By Clint Thompson
Florida sweet corn producers experiencing high volume right now are reaping the rewards of a depressed supply.
Prices are extremely high right now, though, Florida’s spring crop should be ramping up production soon, says Tori Rumenik, commodity services and supply chain manager for the Florida Fruit and Vegetable Association. She highlighted why farmers are able to ask and receive high prices for their corn crop.
“I’ve talked to a couple of our handlers, and it’s all about supply and demand,” Rumenik said. “First, this is typically a lower volume part of the season anyway. It’s before we head into those big movement months in the spring. Then you compound that with that freeze in South Florida in mid-January. A significant amount of that acreage was impacted. Some growers saw yield loss, and others saw total losses.
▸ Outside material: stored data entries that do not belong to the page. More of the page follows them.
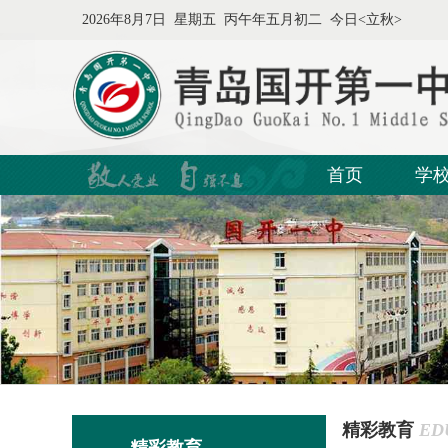
2026年8月7日 星期五 丙午年五月初二 今日<立秋>
首页
学
精彩教育
ED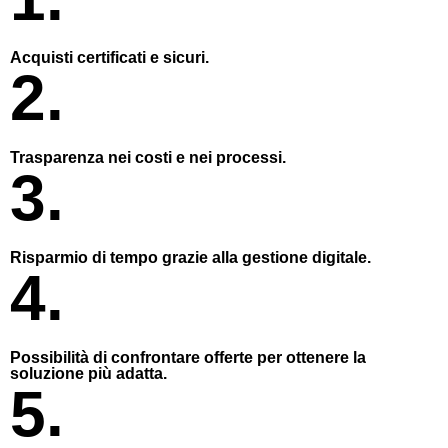
Acquisti certificati e sicuri.
2.
Trasparenza nei costi e nei processi.
3.
Risparmio di tempo grazie alla gestione digitale.
4.
Possibilità di confrontare offerte per ottenere la
soluzione più adatta.
5.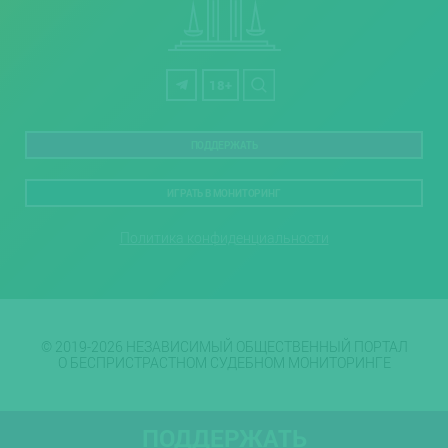
18+
ПОДДЕРЖАТЬ
ИГРАТЬ В МОНИТОРИНГ
Политика конфиденциальности
© 2019-2026 НЕЗАВИСИМЫЙ ОБЩЕСТВЕННЫЙ ПОРТАЛ
О БЕСПРИСТРАСТНОМ СУДЕБНОМ МОНИТОРИНГЕ
ПОДДЕРЖАТЬ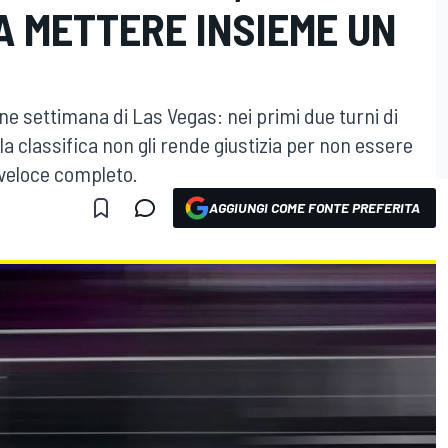
A METTERE INSIEME UN
l fine settimana di Las Vegas: nei primi due turni di
la classifica non gli rende giustizia per non essere
 veloce completo.
AGGIUNGI COME FONTE PREFERITA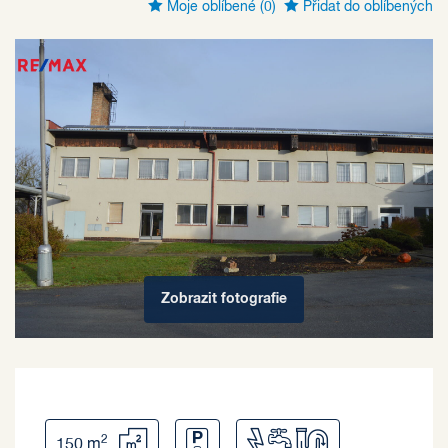
Moje oblíbené
(0)
Přidat do oblíbených
Zobrazit
fotografie
2
150 m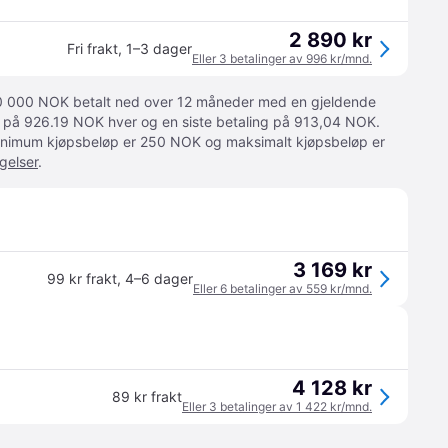
2 890 kr
Fri frakt
,
1–3 dager
Eller 3 betalinger av 996 kr/mnd.
 10 000 NOK betalt ned over 12 måneder med en gjeldende
ger på 926.19 NOK hver og en siste betaling på 913,04 NOK.
 Minimum kjøpsbeløp er 250 NOK og maksimalt kjøpsbeløp er
gelser
.
3 169 kr
99 kr frakt
,
4–6 dager
Eller 6 betalinger av 559 kr/mnd.
4 128 kr
89 kr frakt
Eller 3 betalinger av 1 422 kr/mnd.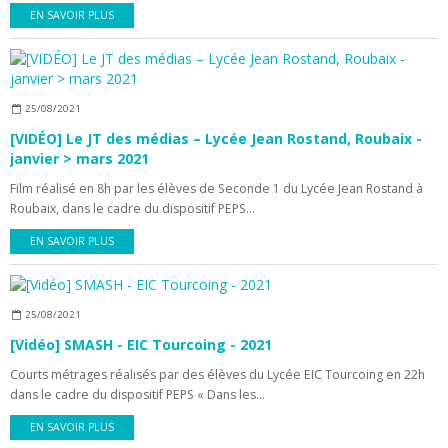
EN SAVOIR PLUS
25/08/2021
[VIDÉO] Le JT des médias – Lycée Jean Rostand, Roubaix -
janvier > mars 2021
Film réalisé en 8h par les élèves de Seconde 1 du Lycée Jean Rostand à
Roubaix, dans le cadre du dispositif PEPS...
EN SAVOIR PLUS
25/08/2021
[Vidéo] SMASH - EIC Tourcoing - 2021
Courts métrages réalisés par des élèves du Lycée EIC Tourcoing en 22h
dans le cadre du dispositif PEPS « Dans les...
EN SAVOIR PLUS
Those were the plantings that should be harvesting now.
“Supply is down. What this really means is growers that have corn to sell are having a great three weeks, but we know that’s not going to last forever.”
Temperatures dropped into the low 30s and high 20s in some areas around the Belle Glade, Florida area during the weekend of Jan. 13. It led to freeze burn damage in some of the corn, which stalled production in locations impacted by the cold temperatures.
But as Rumenik pointed out, the current dry spell for sweet corn production will not last forever.
“We know volume is coming. Again, we had some of those losses from the freeze in January, so we expected the bulk might be delayed a few weeks or so from normal. But we should start seeing moderate shipping increases the first few weeks of March, and things will really ramp up around Easter and push through Memorial Day,” Rumenik said.
Sweet corn production is held in Florida from November through May. It is too hot during the summer for production. Though volume is decreased this time of year, there is a winter season for the state’s growers.